HQC is not intended to take the place of ML-KEM, which will remain the recommended choice for general encryption, said Dustin Moody, a mathematician who heads NIST’s Post-Quantum Cryptography project.
“Organizations should continue to migrate their encryption systems to the standards we finalized in 2024,” he said. “We are announcing the selection of HQC because we want to have a backup standard that is based on a different math approach than ML-KEM. As we advance our understanding of future quantum computers and adapt to emerging cryptanalysis techniques, it’s essential to have a fallback in case ML-KEM proves to be vulnerable.”
Encryption Based on Two Math Problems
Encryption systems rely on complex math problems that conventional computers find difficult or impossible to solve. A sufficiently capable quantum computer, though, would be able to sift through a vast number of potential solutions to these problems very quickly, thereby defeating current encryption.
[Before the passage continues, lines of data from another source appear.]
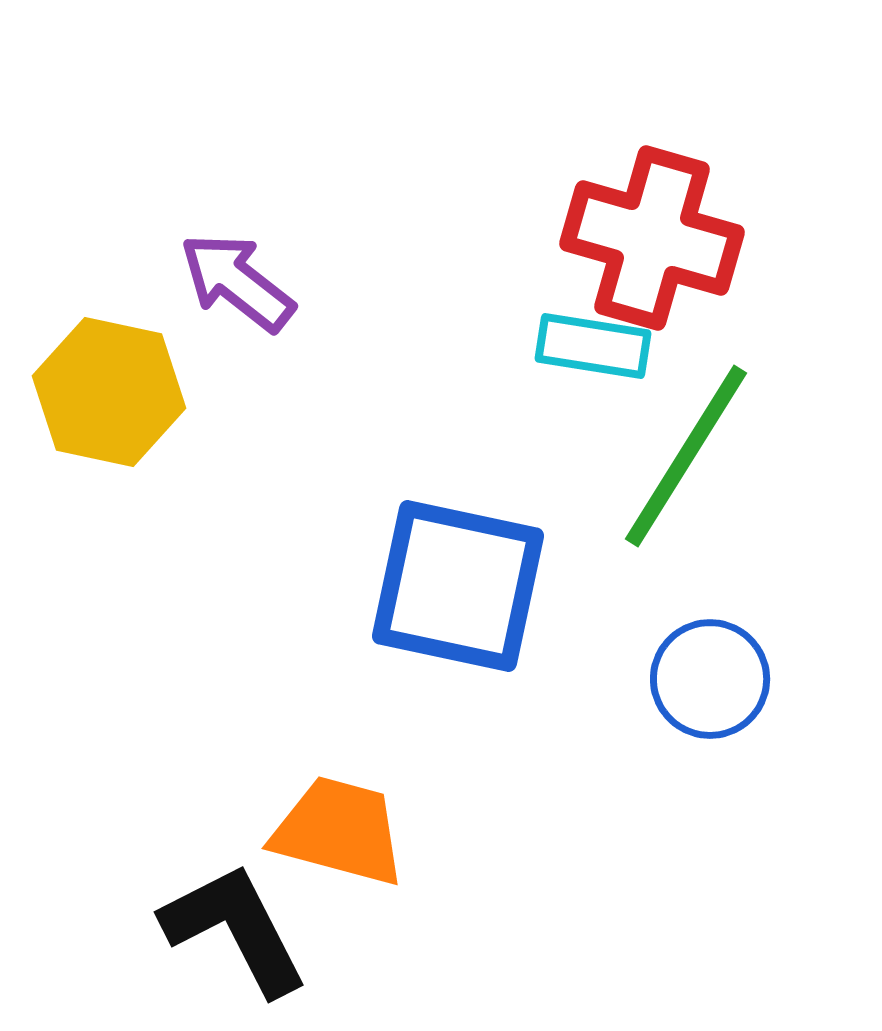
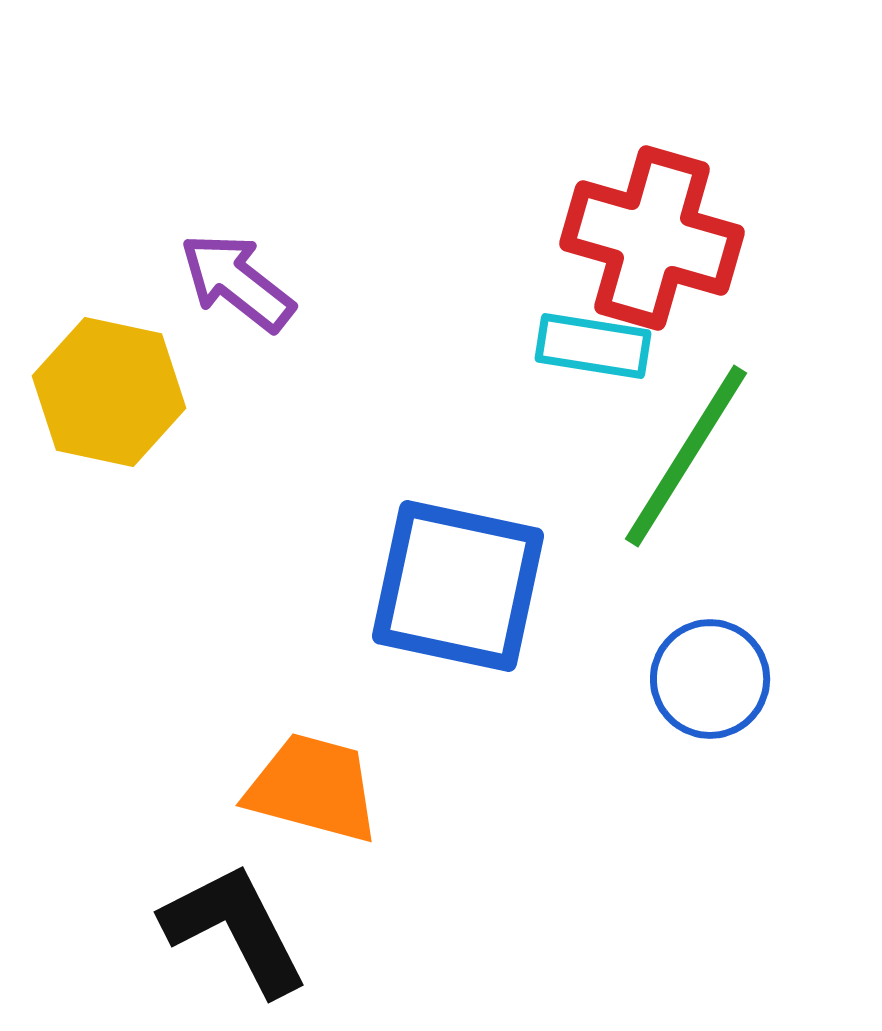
orange trapezoid: moved 26 px left, 43 px up
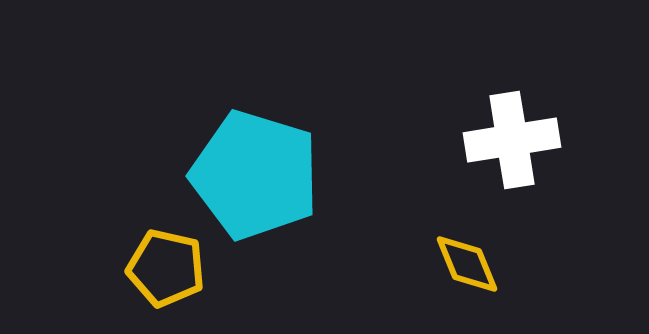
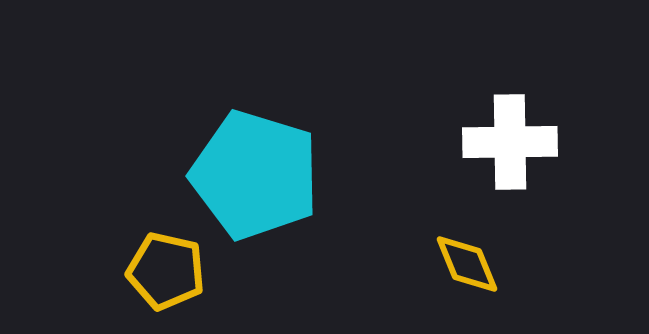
white cross: moved 2 px left, 2 px down; rotated 8 degrees clockwise
yellow pentagon: moved 3 px down
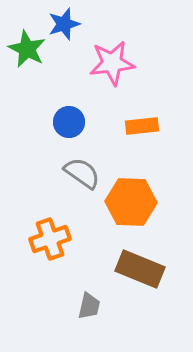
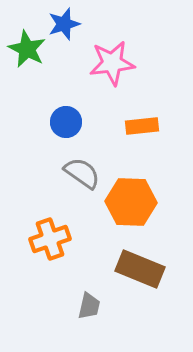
blue circle: moved 3 px left
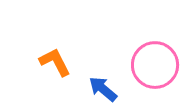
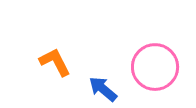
pink circle: moved 2 px down
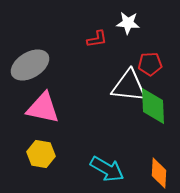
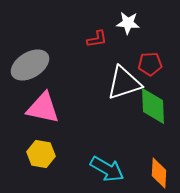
white triangle: moved 5 px left, 3 px up; rotated 24 degrees counterclockwise
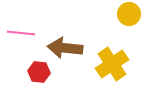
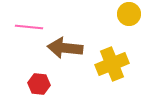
pink line: moved 8 px right, 6 px up
yellow cross: rotated 12 degrees clockwise
red hexagon: moved 12 px down
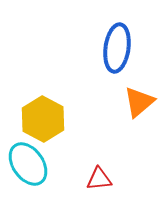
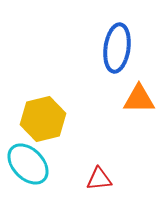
orange triangle: moved 3 px up; rotated 40 degrees clockwise
yellow hexagon: rotated 18 degrees clockwise
cyan ellipse: rotated 9 degrees counterclockwise
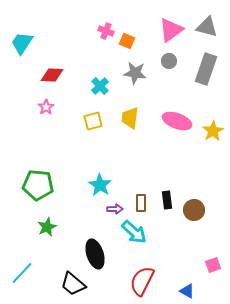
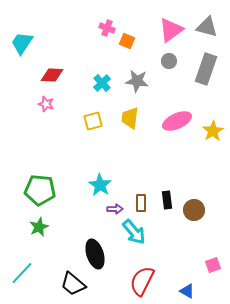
pink cross: moved 1 px right, 3 px up
gray star: moved 2 px right, 8 px down
cyan cross: moved 2 px right, 3 px up
pink star: moved 3 px up; rotated 21 degrees counterclockwise
pink ellipse: rotated 44 degrees counterclockwise
green pentagon: moved 2 px right, 5 px down
green star: moved 8 px left
cyan arrow: rotated 8 degrees clockwise
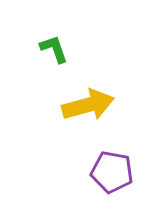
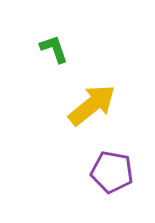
yellow arrow: moved 4 px right; rotated 24 degrees counterclockwise
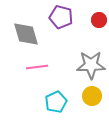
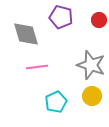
gray star: rotated 20 degrees clockwise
While the ML-KEM algorithm is built around a mathematical idea called structured lattices, the HQC algorithm is built around another concept called error-correcting codes, which have been used in information security for decades. Moody said that HQC is a lengthier algorithm than ML-KEM and therefore demands more computing resources. However its clean and secure operation convinced reviewers that it would make a worthy backup choice.
“Organizations should continue to migrate their encryption systems to the standards NIST finalized in 2024. We are announcing the selection of HQC because we want to have a backup standard that is based on a different math approach than ML-KEM.” —Dustin Moody, NIST mathematician and project head
Present and Future Standards
HQC is the latest algorithm chosen by NIST’s Post-Quantum Cryptography project, which has overseen efforts since 2016 to head off potential threats from quantum computers. HQC will take its place alongside the four algorithms NIST selected previously. Three of those algorithms have been incorporated into finished standards, including ML-KEM, which forms the core of the standard called FIPS 203.
The other two finished standards, FIPS 204 and FIPS 205, contain digital signature algorithms, a kind of “electronic fingerprint” that authenticates the identity of a sender, such as when remotely signing documents. The three finished standards are ready for use, and organizations have already started integrating them into their information systems to future-proof them.
A draft of the fourth standard, built around the FALCON algorithm, also concerns digital signatures and will be released shortly as FIPS 206.
HQC is the only algorithm to be standardized from NIST’s fourth round of candidates, which initially included four algorithms meriting further study. NIST has released a report summarizing each of these four candidate algorithms and detailing why HQC was selected.
NIST plans to release a draft standard built around HQC for public comment in about a year. Following a 90-day comment period, NIST will address the comments and finalize the standard for release in 2027.
Draft Guidance for KEM Algorithms
One thing HQC has in common with ML-KEM is that they are both what experts call “key encapsulation mechanisms,” or KEMs. A KEM is used over a public network as a sort of first handshake between two parties that want to exchange confidential information.
NIST has recently published draft guidance for implementing KEM algorithms. This guidance, Recommendations for Key Encapsulation Mechanisms (NIST Special Publication 800-227), describes the basic definitions, properties and applications of KEMs. It also provides recommendations for implementing and using KEMs in a secure manner. NIST hosted a virtual Workshop on Guidance for KEMs in February, and the draft was open for public comment until March 7, 2025.